Micronutrients are vitamins and minerals, and it's quite easy to fall short of some of these on a vegan diet in the long term. It is also just as easy to get enough of all of these nutrients on a vegan diet - but only if you include good source of these nutrients in your diet, of course (and take a supplement for vitamin B12). You can see the ten nutrients that require most attention on a vegan diet here in this overview. One of the nutrients on this list is iodine, and iodine is very relevant for body weight. This is because iodine is important for your thyroid gland (in the front of your neck). If your body ends up with a relatively severe iodine deficiency or just the opposite, iodine excess, then this can throw your thyroid gland out of control and cause thyroid "overdrive" (hyperthyroidism - you'll lose a lot of weight) or thyroid "underdrive" (hypothyroidism - you'll gain a lot of weight but in a bad, unhealthy way). If you have just started out on a vegan diet, and you don't want to familiarize yourself with all of these nutrients and foods that are good sources for these nutrients (what is mentioned in the overview), then I would recommend taking a general multivitamin & multimineral supplement in the short term.
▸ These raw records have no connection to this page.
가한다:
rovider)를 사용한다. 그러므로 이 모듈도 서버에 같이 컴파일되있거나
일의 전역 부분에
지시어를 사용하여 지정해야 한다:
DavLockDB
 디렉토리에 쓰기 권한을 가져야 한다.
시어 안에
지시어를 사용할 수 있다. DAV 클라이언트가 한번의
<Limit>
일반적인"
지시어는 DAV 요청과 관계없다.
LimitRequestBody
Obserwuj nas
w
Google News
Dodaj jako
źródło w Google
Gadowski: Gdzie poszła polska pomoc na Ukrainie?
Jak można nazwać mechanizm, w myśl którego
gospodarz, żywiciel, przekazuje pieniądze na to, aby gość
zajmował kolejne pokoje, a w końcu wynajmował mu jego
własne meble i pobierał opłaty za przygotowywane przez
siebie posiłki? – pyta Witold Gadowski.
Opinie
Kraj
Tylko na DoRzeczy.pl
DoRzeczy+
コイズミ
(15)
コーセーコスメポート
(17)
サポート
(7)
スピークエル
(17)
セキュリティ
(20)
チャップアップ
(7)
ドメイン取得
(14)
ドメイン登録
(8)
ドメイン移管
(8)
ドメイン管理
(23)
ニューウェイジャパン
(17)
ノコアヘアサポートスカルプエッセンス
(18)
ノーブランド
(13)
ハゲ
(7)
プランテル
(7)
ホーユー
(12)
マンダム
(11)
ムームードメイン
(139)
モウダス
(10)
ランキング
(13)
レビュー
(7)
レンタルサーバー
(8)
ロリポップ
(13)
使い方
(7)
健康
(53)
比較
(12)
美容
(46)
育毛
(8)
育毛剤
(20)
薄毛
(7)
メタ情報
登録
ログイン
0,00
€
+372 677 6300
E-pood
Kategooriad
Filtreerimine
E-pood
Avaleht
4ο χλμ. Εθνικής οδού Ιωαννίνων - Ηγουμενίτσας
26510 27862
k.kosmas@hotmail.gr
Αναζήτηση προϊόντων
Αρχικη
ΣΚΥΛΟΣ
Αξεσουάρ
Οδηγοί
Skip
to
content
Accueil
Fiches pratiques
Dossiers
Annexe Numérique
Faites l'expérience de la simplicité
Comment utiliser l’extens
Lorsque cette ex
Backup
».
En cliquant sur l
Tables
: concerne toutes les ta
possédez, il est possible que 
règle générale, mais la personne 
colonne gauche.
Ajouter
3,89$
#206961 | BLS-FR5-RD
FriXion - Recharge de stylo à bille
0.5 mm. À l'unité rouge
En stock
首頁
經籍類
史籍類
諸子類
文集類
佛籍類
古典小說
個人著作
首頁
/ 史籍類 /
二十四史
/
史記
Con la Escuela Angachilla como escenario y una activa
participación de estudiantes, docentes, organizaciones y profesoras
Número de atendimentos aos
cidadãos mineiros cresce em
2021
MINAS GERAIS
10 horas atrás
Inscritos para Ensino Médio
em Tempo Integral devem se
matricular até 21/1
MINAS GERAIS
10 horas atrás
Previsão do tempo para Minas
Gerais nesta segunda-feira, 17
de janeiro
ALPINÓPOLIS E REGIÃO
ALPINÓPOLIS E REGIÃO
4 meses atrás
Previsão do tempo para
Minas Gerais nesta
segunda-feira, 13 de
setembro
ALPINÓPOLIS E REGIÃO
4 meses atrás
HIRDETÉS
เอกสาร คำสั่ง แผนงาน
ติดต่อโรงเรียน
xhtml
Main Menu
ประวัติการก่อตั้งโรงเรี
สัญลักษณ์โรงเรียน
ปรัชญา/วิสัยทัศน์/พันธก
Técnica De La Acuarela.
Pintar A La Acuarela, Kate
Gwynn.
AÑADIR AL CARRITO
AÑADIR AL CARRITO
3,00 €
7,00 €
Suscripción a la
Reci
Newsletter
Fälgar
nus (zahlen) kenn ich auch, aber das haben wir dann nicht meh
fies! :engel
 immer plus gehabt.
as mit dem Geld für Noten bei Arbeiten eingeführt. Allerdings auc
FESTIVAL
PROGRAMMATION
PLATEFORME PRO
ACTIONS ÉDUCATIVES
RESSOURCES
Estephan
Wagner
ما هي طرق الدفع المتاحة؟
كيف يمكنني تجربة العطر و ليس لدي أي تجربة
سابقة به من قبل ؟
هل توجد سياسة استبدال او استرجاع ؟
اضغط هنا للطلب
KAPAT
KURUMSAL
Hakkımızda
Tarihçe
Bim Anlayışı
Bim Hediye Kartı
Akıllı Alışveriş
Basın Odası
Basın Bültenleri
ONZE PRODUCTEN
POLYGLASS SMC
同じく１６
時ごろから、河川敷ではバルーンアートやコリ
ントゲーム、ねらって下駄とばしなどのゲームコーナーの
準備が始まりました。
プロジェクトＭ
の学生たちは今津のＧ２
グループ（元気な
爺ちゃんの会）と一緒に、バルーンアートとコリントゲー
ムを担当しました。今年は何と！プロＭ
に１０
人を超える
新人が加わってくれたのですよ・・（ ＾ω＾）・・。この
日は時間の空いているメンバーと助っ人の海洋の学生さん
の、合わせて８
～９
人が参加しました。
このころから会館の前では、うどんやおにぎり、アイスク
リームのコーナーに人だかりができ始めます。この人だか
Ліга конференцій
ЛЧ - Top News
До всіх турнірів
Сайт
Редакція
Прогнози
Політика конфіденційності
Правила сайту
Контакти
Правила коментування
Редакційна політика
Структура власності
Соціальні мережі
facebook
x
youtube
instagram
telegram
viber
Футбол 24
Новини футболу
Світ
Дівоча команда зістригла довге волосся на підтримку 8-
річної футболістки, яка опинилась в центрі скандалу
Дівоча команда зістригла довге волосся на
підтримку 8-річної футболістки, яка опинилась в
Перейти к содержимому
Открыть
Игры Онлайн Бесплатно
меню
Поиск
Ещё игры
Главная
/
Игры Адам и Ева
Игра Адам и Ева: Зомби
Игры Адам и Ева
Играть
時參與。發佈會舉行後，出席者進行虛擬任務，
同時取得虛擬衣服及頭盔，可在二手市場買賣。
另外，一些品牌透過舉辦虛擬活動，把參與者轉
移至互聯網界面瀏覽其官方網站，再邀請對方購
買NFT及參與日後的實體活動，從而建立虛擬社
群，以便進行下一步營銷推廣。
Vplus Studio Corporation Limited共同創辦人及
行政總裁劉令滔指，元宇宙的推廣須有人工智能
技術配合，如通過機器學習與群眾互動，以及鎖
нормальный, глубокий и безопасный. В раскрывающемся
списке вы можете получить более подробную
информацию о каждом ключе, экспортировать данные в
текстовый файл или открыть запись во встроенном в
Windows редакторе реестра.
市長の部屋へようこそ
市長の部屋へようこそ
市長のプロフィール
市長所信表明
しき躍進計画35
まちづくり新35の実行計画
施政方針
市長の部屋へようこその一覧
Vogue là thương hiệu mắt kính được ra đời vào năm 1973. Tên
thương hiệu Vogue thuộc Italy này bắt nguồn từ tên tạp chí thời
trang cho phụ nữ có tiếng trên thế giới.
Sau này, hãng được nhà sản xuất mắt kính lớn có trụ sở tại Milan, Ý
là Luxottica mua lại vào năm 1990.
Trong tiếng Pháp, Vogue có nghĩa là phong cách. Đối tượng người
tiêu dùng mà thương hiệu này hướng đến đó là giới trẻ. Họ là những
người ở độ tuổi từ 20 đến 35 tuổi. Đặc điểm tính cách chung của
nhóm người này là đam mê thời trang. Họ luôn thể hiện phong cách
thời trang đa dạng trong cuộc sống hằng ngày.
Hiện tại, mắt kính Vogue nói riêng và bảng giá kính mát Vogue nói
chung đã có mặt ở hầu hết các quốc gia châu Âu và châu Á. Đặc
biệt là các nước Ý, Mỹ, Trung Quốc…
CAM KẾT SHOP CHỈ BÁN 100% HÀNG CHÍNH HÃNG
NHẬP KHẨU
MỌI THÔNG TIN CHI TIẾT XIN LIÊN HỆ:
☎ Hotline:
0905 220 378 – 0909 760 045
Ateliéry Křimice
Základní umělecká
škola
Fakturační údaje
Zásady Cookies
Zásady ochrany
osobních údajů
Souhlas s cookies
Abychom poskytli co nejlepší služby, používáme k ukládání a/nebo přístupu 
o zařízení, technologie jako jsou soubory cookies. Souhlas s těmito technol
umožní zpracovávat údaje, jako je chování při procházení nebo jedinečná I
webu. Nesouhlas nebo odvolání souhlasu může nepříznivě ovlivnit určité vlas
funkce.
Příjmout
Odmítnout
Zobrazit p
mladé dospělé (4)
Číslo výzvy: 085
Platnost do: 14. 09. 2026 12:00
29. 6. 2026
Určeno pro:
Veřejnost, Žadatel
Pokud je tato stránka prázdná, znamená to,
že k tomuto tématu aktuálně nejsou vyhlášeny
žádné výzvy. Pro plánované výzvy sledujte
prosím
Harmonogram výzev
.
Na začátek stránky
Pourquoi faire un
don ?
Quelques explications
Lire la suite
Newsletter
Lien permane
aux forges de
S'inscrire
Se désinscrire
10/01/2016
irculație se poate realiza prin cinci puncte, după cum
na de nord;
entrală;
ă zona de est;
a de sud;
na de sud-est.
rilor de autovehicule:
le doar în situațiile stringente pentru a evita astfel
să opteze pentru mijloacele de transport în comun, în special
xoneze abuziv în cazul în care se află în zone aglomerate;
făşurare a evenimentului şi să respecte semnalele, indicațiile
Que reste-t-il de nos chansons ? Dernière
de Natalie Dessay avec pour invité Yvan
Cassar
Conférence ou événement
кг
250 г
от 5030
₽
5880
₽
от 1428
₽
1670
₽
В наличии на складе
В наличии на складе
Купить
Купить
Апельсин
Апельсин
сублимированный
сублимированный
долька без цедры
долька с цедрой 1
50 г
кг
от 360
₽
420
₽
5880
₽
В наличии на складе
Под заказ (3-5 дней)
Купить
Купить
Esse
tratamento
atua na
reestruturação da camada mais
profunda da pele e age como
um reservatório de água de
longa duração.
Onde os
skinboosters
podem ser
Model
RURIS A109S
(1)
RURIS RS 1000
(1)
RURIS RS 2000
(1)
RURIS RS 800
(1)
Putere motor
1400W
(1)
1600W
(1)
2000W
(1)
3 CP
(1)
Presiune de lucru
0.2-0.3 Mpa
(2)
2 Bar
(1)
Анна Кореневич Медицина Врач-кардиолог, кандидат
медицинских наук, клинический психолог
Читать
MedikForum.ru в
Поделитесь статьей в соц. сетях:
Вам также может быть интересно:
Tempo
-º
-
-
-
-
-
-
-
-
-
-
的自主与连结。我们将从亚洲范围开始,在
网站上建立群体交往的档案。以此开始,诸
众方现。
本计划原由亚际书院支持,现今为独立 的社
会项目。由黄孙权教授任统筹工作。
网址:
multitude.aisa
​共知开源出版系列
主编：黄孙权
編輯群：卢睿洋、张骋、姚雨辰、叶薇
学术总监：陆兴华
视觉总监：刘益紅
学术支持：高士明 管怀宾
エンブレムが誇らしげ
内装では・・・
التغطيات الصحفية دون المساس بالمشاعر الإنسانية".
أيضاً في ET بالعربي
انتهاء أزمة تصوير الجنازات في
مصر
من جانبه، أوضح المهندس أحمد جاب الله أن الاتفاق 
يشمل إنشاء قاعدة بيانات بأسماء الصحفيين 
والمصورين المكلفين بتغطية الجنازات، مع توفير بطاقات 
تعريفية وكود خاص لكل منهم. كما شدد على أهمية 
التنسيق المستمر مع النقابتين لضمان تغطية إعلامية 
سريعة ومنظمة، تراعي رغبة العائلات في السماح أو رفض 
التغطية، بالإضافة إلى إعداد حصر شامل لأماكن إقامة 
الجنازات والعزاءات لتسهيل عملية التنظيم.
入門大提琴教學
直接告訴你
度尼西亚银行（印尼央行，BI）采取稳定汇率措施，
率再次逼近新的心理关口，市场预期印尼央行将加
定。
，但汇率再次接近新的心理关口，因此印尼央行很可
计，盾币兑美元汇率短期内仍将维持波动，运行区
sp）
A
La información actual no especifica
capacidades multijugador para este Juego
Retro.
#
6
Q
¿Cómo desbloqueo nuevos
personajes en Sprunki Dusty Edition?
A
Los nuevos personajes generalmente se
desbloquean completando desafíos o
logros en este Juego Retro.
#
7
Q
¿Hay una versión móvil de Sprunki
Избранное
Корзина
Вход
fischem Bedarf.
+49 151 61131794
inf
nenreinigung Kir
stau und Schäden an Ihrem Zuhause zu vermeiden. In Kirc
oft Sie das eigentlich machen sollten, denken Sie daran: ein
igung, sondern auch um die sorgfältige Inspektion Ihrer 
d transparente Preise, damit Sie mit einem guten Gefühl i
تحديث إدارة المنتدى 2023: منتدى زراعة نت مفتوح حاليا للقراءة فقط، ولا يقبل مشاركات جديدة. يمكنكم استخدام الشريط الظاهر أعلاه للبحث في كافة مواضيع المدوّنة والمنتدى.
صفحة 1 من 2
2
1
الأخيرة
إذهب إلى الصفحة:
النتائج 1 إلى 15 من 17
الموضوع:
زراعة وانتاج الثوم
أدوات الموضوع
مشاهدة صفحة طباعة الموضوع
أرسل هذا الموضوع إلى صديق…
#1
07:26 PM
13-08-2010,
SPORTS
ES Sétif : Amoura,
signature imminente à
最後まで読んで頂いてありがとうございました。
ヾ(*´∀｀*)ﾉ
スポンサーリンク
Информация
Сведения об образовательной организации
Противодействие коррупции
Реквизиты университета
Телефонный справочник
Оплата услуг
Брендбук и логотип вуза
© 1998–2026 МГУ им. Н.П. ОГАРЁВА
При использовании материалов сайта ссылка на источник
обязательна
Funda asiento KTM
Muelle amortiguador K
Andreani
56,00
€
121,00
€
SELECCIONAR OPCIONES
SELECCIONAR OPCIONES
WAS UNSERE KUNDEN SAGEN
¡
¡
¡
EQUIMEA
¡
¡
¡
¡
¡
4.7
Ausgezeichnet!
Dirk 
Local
Not all multivitamin/multimineral supplements are vegan-friendly (watch out for gelatine capsules, especially), but many are. In the long term (many years) I would recommend avoiding taking supplements of nutrients you don't need (especially iron). General multivitamin/multimineral supplements also have the advantage that they are widely available and that they usually contain nutrients in moderate amounts (about the daily recommended intake, usually) rather than very high amounts (which are common in some supplements and which can be bad).